(Task inputs)

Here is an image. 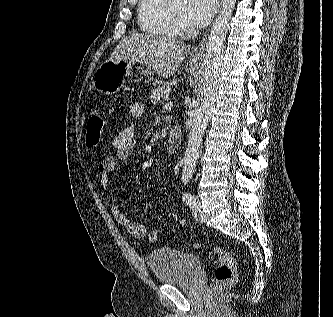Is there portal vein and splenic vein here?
<instances>
[{
	"label": "portal vein and splenic vein",
	"instance_id": "obj_1",
	"mask_svg": "<svg viewBox=\"0 0 333 317\" xmlns=\"http://www.w3.org/2000/svg\"><path fill=\"white\" fill-rule=\"evenodd\" d=\"M172 106H173V102H171V101H167V103L165 104L164 108H165V109H171Z\"/></svg>",
	"mask_w": 333,
	"mask_h": 317
}]
</instances>
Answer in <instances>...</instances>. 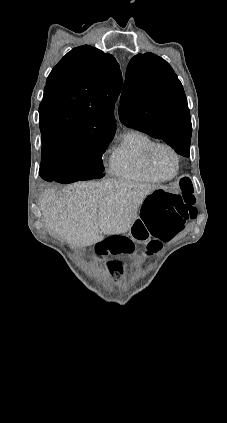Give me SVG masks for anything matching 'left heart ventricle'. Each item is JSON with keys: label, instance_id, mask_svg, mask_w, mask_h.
Instances as JSON below:
<instances>
[{"label": "left heart ventricle", "instance_id": "left-heart-ventricle-1", "mask_svg": "<svg viewBox=\"0 0 227 423\" xmlns=\"http://www.w3.org/2000/svg\"><path fill=\"white\" fill-rule=\"evenodd\" d=\"M155 171L162 177H170L176 170V162L172 153L165 148H157L151 157Z\"/></svg>", "mask_w": 227, "mask_h": 423}]
</instances>
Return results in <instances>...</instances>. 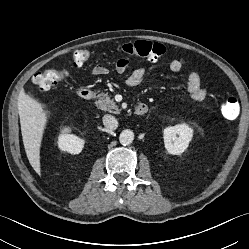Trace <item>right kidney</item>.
Here are the masks:
<instances>
[{
    "instance_id": "obj_1",
    "label": "right kidney",
    "mask_w": 249,
    "mask_h": 249,
    "mask_svg": "<svg viewBox=\"0 0 249 249\" xmlns=\"http://www.w3.org/2000/svg\"><path fill=\"white\" fill-rule=\"evenodd\" d=\"M69 128L63 130L58 138V147L62 151H66L70 154H79L83 147L85 141L75 135L68 134Z\"/></svg>"
}]
</instances>
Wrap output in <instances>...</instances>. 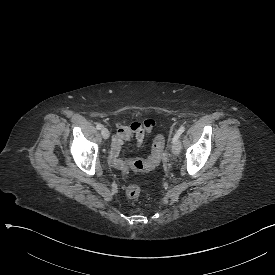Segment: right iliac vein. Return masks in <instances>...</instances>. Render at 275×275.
Segmentation results:
<instances>
[{
  "instance_id": "right-iliac-vein-1",
  "label": "right iliac vein",
  "mask_w": 275,
  "mask_h": 275,
  "mask_svg": "<svg viewBox=\"0 0 275 275\" xmlns=\"http://www.w3.org/2000/svg\"><path fill=\"white\" fill-rule=\"evenodd\" d=\"M101 134H102V137H103L104 139H108L109 136H110V133H109L108 129H106V128H102Z\"/></svg>"
}]
</instances>
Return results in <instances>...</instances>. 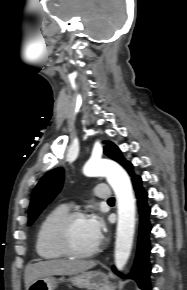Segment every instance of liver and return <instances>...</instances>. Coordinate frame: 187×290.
Wrapping results in <instances>:
<instances>
[{
	"label": "liver",
	"mask_w": 187,
	"mask_h": 290,
	"mask_svg": "<svg viewBox=\"0 0 187 290\" xmlns=\"http://www.w3.org/2000/svg\"><path fill=\"white\" fill-rule=\"evenodd\" d=\"M96 261L54 259L28 264L25 269V288L39 278L52 275H74L96 266Z\"/></svg>",
	"instance_id": "liver-1"
}]
</instances>
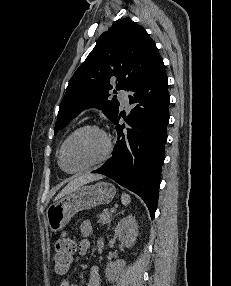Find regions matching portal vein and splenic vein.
Returning <instances> with one entry per match:
<instances>
[{
    "label": "portal vein and splenic vein",
    "mask_w": 231,
    "mask_h": 286,
    "mask_svg": "<svg viewBox=\"0 0 231 286\" xmlns=\"http://www.w3.org/2000/svg\"><path fill=\"white\" fill-rule=\"evenodd\" d=\"M115 211V208H111V212H114Z\"/></svg>",
    "instance_id": "portal-vein-and-splenic-vein-1"
}]
</instances>
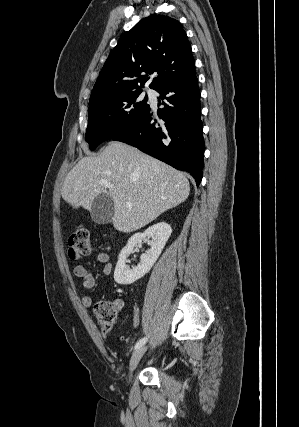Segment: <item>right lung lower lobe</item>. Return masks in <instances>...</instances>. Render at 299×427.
<instances>
[{
  "instance_id": "1",
  "label": "right lung lower lobe",
  "mask_w": 299,
  "mask_h": 427,
  "mask_svg": "<svg viewBox=\"0 0 299 427\" xmlns=\"http://www.w3.org/2000/svg\"><path fill=\"white\" fill-rule=\"evenodd\" d=\"M156 91L161 95L158 105L164 106L158 109V116L164 122L152 123L149 108L138 122L113 140L137 147L178 170L189 172L198 186L203 177L204 139L196 73L167 82Z\"/></svg>"
}]
</instances>
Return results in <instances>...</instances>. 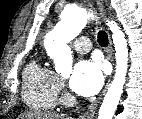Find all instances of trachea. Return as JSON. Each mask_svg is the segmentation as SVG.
Returning a JSON list of instances; mask_svg holds the SVG:
<instances>
[{
	"mask_svg": "<svg viewBox=\"0 0 142 119\" xmlns=\"http://www.w3.org/2000/svg\"><path fill=\"white\" fill-rule=\"evenodd\" d=\"M98 43L102 47H106L108 45V36L105 31L98 32Z\"/></svg>",
	"mask_w": 142,
	"mask_h": 119,
	"instance_id": "1",
	"label": "trachea"
}]
</instances>
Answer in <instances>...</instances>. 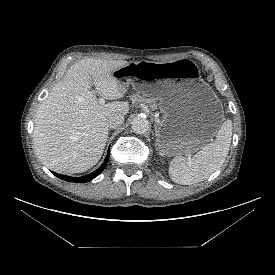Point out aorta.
Listing matches in <instances>:
<instances>
[{"mask_svg":"<svg viewBox=\"0 0 275 275\" xmlns=\"http://www.w3.org/2000/svg\"><path fill=\"white\" fill-rule=\"evenodd\" d=\"M131 124L133 131L137 134H144L149 130V121L144 116L134 117Z\"/></svg>","mask_w":275,"mask_h":275,"instance_id":"1","label":"aorta"}]
</instances>
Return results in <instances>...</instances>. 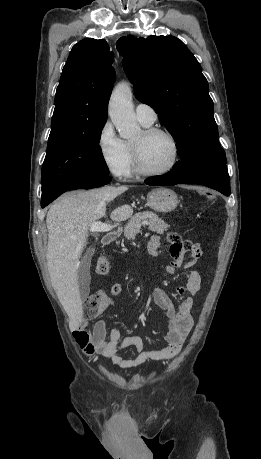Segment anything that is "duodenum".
<instances>
[{
    "label": "duodenum",
    "instance_id": "obj_1",
    "mask_svg": "<svg viewBox=\"0 0 261 459\" xmlns=\"http://www.w3.org/2000/svg\"><path fill=\"white\" fill-rule=\"evenodd\" d=\"M118 236V232L117 231H111V232H108L104 235L103 239H102V242L104 245H108L110 243H112Z\"/></svg>",
    "mask_w": 261,
    "mask_h": 459
}]
</instances>
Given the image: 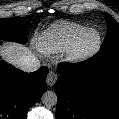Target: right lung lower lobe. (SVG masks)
Masks as SVG:
<instances>
[{
	"instance_id": "obj_1",
	"label": "right lung lower lobe",
	"mask_w": 119,
	"mask_h": 119,
	"mask_svg": "<svg viewBox=\"0 0 119 119\" xmlns=\"http://www.w3.org/2000/svg\"><path fill=\"white\" fill-rule=\"evenodd\" d=\"M47 67L26 73L0 63V119H26L28 109L46 91Z\"/></svg>"
}]
</instances>
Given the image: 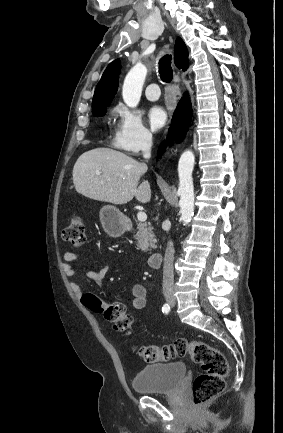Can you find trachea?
<instances>
[{
	"label": "trachea",
	"instance_id": "3493384b",
	"mask_svg": "<svg viewBox=\"0 0 283 433\" xmlns=\"http://www.w3.org/2000/svg\"><path fill=\"white\" fill-rule=\"evenodd\" d=\"M172 57L169 54L162 56L158 62L160 78L165 83H170L173 78L171 67Z\"/></svg>",
	"mask_w": 283,
	"mask_h": 433
}]
</instances>
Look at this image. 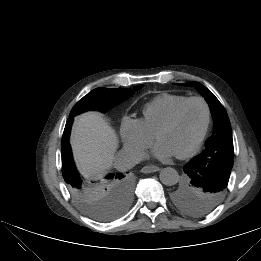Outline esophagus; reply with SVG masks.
<instances>
[{
	"instance_id": "34e87169",
	"label": "esophagus",
	"mask_w": 261,
	"mask_h": 261,
	"mask_svg": "<svg viewBox=\"0 0 261 261\" xmlns=\"http://www.w3.org/2000/svg\"><path fill=\"white\" fill-rule=\"evenodd\" d=\"M160 170V167L156 166V165H147L144 166L141 171L143 173H153V172H157Z\"/></svg>"
}]
</instances>
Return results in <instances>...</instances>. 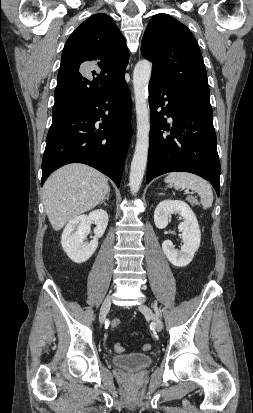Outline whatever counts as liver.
<instances>
[{"instance_id":"liver-1","label":"liver","mask_w":253,"mask_h":413,"mask_svg":"<svg viewBox=\"0 0 253 413\" xmlns=\"http://www.w3.org/2000/svg\"><path fill=\"white\" fill-rule=\"evenodd\" d=\"M110 191L108 180L84 164H69L56 170L43 186V204L55 231L93 209Z\"/></svg>"}]
</instances>
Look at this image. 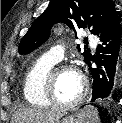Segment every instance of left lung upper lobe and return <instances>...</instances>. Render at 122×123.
<instances>
[{"instance_id": "left-lung-upper-lobe-1", "label": "left lung upper lobe", "mask_w": 122, "mask_h": 123, "mask_svg": "<svg viewBox=\"0 0 122 123\" xmlns=\"http://www.w3.org/2000/svg\"><path fill=\"white\" fill-rule=\"evenodd\" d=\"M115 14L110 0H51L48 8L22 38L19 52L26 54L39 47L48 39L52 25L58 22L72 29L91 28V33L98 36ZM83 56L87 63L91 57L90 51L85 50Z\"/></svg>"}]
</instances>
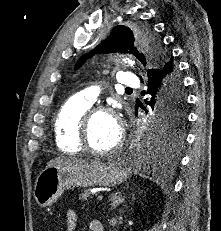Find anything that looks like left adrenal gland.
<instances>
[{
    "mask_svg": "<svg viewBox=\"0 0 221 231\" xmlns=\"http://www.w3.org/2000/svg\"><path fill=\"white\" fill-rule=\"evenodd\" d=\"M125 200V196L122 197L121 192H117L111 195L110 201H111V208L110 210L115 209L117 206H119L121 203H123Z\"/></svg>",
    "mask_w": 221,
    "mask_h": 231,
    "instance_id": "a2214340",
    "label": "left adrenal gland"
}]
</instances>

(End Task inputs)

:: Task objective ::
Exactly the lines from the one containing "Find anything that" through the last line of the data above should be output, both ends included, with every picture left out.

:: Written solution ::
Find anything that looks like left adrenal gland.
<instances>
[{
    "mask_svg": "<svg viewBox=\"0 0 221 231\" xmlns=\"http://www.w3.org/2000/svg\"><path fill=\"white\" fill-rule=\"evenodd\" d=\"M125 200V196L122 197L121 192H117L111 195L110 201H111V208L110 210L115 209L117 206H119L121 203H123Z\"/></svg>",
    "mask_w": 221,
    "mask_h": 231,
    "instance_id": "a2214340",
    "label": "left adrenal gland"
}]
</instances>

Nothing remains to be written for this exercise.